◆ **EXERCISE AIM**:
Set down every record exactly as it appears.

*** SUPPLIED INFORMATION Section Begins ***

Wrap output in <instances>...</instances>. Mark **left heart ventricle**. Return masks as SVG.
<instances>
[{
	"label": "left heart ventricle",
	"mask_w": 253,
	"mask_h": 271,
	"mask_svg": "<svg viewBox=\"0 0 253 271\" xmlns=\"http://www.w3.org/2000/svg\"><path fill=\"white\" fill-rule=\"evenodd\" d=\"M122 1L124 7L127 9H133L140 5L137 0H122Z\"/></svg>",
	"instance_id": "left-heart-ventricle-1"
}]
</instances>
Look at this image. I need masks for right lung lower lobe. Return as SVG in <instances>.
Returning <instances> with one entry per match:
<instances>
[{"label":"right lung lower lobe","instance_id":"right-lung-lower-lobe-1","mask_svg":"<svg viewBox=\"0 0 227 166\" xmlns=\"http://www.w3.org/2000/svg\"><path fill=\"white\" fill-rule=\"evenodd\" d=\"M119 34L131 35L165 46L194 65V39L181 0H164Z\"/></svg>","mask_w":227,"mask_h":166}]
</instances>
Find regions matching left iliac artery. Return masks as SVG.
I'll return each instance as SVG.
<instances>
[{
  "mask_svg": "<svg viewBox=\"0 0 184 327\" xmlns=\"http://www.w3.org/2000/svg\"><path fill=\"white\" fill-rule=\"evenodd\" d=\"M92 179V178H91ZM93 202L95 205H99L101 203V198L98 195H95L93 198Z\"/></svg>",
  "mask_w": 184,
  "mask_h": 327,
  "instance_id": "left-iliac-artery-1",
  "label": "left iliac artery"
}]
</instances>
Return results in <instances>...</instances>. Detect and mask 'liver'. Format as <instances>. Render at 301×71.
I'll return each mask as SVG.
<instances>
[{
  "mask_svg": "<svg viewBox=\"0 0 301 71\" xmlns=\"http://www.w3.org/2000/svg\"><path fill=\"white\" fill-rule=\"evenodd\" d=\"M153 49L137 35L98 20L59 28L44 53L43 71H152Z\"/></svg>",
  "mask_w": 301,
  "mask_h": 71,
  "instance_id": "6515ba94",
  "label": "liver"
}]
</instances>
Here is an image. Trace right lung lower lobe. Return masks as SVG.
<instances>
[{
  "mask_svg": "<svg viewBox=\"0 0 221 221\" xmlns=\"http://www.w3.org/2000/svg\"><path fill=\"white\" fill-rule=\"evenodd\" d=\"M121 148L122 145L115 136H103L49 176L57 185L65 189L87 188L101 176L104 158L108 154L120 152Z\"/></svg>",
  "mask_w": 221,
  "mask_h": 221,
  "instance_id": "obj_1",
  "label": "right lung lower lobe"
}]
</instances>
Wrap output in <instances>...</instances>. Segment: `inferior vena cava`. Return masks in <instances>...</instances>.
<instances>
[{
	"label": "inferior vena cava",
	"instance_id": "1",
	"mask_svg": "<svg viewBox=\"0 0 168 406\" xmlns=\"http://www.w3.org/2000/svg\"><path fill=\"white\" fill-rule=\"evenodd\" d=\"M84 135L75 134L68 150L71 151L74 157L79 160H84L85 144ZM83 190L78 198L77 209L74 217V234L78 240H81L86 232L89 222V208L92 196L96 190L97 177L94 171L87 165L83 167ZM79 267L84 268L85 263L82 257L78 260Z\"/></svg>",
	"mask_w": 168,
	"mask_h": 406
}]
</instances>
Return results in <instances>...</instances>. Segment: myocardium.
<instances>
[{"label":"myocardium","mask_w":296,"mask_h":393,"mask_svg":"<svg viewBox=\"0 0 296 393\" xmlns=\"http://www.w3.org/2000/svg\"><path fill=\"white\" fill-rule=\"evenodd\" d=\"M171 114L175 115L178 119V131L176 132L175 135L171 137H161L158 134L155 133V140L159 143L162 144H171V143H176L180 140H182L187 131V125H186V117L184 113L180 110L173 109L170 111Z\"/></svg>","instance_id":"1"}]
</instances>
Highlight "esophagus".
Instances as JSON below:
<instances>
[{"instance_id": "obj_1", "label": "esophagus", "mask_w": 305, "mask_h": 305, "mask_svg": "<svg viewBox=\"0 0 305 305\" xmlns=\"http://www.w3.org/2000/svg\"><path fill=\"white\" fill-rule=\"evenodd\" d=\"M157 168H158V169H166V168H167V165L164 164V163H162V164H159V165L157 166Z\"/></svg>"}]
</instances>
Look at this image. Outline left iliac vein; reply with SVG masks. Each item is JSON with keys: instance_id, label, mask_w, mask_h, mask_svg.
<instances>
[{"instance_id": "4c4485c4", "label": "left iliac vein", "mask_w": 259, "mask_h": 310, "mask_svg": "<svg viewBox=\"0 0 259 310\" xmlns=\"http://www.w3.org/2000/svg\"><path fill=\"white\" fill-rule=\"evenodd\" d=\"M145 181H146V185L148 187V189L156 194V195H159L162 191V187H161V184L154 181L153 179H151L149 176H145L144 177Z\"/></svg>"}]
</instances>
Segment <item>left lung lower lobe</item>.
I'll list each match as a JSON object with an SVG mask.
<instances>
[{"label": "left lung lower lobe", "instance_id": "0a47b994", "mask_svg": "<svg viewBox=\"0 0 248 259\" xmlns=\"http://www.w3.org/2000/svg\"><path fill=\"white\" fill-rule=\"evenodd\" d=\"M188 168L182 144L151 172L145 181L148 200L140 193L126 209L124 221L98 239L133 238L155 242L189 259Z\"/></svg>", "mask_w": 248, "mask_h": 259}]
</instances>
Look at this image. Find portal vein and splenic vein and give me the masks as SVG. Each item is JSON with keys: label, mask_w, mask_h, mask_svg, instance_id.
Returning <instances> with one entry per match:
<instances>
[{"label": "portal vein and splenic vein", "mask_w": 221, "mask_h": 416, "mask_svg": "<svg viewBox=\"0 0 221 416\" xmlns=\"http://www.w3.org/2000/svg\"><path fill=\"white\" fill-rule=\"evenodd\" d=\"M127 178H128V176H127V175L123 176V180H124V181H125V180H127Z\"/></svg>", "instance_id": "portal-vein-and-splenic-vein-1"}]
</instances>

*** SUPPLIED INFORMATION Section Ends ***

◆ **ANSWER BOX**:
Wrap output in <instances>...</instances>. Mark **left heart ventricle**. Return masks as SVG.
<instances>
[{
	"label": "left heart ventricle",
	"mask_w": 253,
	"mask_h": 271,
	"mask_svg": "<svg viewBox=\"0 0 253 271\" xmlns=\"http://www.w3.org/2000/svg\"><path fill=\"white\" fill-rule=\"evenodd\" d=\"M122 1L124 7L127 9H133L140 5L137 0H122Z\"/></svg>",
	"instance_id": "left-heart-ventricle-1"
}]
</instances>
Look at this image. I need masks for right lung lower lobe. Return as SVG in <instances>.
Returning <instances> with one entry per match:
<instances>
[{"label":"right lung lower lobe","instance_id":"right-lung-lower-lobe-1","mask_svg":"<svg viewBox=\"0 0 227 166\" xmlns=\"http://www.w3.org/2000/svg\"><path fill=\"white\" fill-rule=\"evenodd\" d=\"M119 34L131 35L165 46L194 65V39L181 0H164Z\"/></svg>","mask_w":227,"mask_h":166}]
</instances>
Find regions matching left iliac artery. Return masks as SVG.
I'll return each instance as SVG.
<instances>
[{
  "mask_svg": "<svg viewBox=\"0 0 184 327\" xmlns=\"http://www.w3.org/2000/svg\"><path fill=\"white\" fill-rule=\"evenodd\" d=\"M92 179V178H91ZM93 202L95 205H99L101 203V198L98 195H95L93 198Z\"/></svg>",
  "mask_w": 184,
  "mask_h": 327,
  "instance_id": "left-iliac-artery-1",
  "label": "left iliac artery"
}]
</instances>
Return results in <instances>...</instances>. Detect and mask 'liver'. Format as <instances>. Render at 301×71.
I'll return each mask as SVG.
<instances>
[{
  "mask_svg": "<svg viewBox=\"0 0 301 71\" xmlns=\"http://www.w3.org/2000/svg\"><path fill=\"white\" fill-rule=\"evenodd\" d=\"M153 49L137 35L98 20L59 28L44 53L43 71H152Z\"/></svg>",
  "mask_w": 301,
  "mask_h": 71,
  "instance_id": "6515ba94",
  "label": "liver"
}]
</instances>
Here is an image. Trace right lung lower lobe. Return masks as SVG.
<instances>
[{
  "mask_svg": "<svg viewBox=\"0 0 221 221\" xmlns=\"http://www.w3.org/2000/svg\"><path fill=\"white\" fill-rule=\"evenodd\" d=\"M121 148L122 145L115 136H103L49 176L57 185L65 189L87 188L101 176L104 158L108 154L120 152Z\"/></svg>",
  "mask_w": 221,
  "mask_h": 221,
  "instance_id": "obj_1",
  "label": "right lung lower lobe"
}]
</instances>
Wrap output in <instances>...</instances>. Segment: `inferior vena cava`. Return masks in <instances>...</instances>.
<instances>
[{
	"label": "inferior vena cava",
	"instance_id": "1",
	"mask_svg": "<svg viewBox=\"0 0 168 406\" xmlns=\"http://www.w3.org/2000/svg\"><path fill=\"white\" fill-rule=\"evenodd\" d=\"M84 135L75 134L68 150L71 151L74 157L79 160H84L85 144ZM83 190L78 198L77 209L74 217V234L78 240H81L86 232L89 222V208L92 196L96 190L97 177L94 171L87 165L83 167ZM79 267L84 268L85 263L82 257L78 260Z\"/></svg>",
	"mask_w": 168,
	"mask_h": 406
}]
</instances>
Return results in <instances>...</instances>. Segment: myocardium.
<instances>
[{"label":"myocardium","mask_w":296,"mask_h":393,"mask_svg":"<svg viewBox=\"0 0 296 393\" xmlns=\"http://www.w3.org/2000/svg\"><path fill=\"white\" fill-rule=\"evenodd\" d=\"M171 114L175 115L178 119V131L176 132L175 135L171 137H161L158 134L155 133V140L159 143L162 144H171V143H176L180 140H182L187 131V125H186V117L184 113L180 110L173 109L170 111Z\"/></svg>","instance_id":"1"}]
</instances>
Highlight "esophagus".
Instances as JSON below:
<instances>
[{"instance_id": "obj_1", "label": "esophagus", "mask_w": 305, "mask_h": 305, "mask_svg": "<svg viewBox=\"0 0 305 305\" xmlns=\"http://www.w3.org/2000/svg\"><path fill=\"white\" fill-rule=\"evenodd\" d=\"M157 168H158V169H166V168H167V165L164 164V163H162V164H159V165L157 166Z\"/></svg>"}]
</instances>
Look at this image. Outline left iliac vein; reply with SVG masks. Each item is JSON with keys: instance_id, label, mask_w, mask_h, mask_svg.
<instances>
[{"instance_id": "4c4485c4", "label": "left iliac vein", "mask_w": 259, "mask_h": 310, "mask_svg": "<svg viewBox=\"0 0 259 310\" xmlns=\"http://www.w3.org/2000/svg\"><path fill=\"white\" fill-rule=\"evenodd\" d=\"M145 181H146V185L148 187V189L156 194V195H159L162 191V187H161V184L154 181L153 179H151L149 176H145L144 177Z\"/></svg>"}]
</instances>
Segment <item>left lung lower lobe</item>.
I'll list each match as a JSON object with an SVG mask.
<instances>
[{"label": "left lung lower lobe", "instance_id": "0a47b994", "mask_svg": "<svg viewBox=\"0 0 248 259\" xmlns=\"http://www.w3.org/2000/svg\"><path fill=\"white\" fill-rule=\"evenodd\" d=\"M188 168L182 144L151 172L145 181L148 200L140 193L126 209L124 221L98 239L133 238L155 242L189 259Z\"/></svg>", "mask_w": 248, "mask_h": 259}]
</instances>
Look at this image. Find portal vein and splenic vein and give me the masks as SVG. Each item is JSON with keys: label, mask_w, mask_h, mask_svg, instance_id.
Returning <instances> with one entry per match:
<instances>
[{"label": "portal vein and splenic vein", "mask_w": 221, "mask_h": 416, "mask_svg": "<svg viewBox=\"0 0 221 416\" xmlns=\"http://www.w3.org/2000/svg\"><path fill=\"white\" fill-rule=\"evenodd\" d=\"M127 178H128V176H127V175L123 176V180H124V181H125V180H127Z\"/></svg>", "instance_id": "portal-vein-and-splenic-vein-1"}]
</instances>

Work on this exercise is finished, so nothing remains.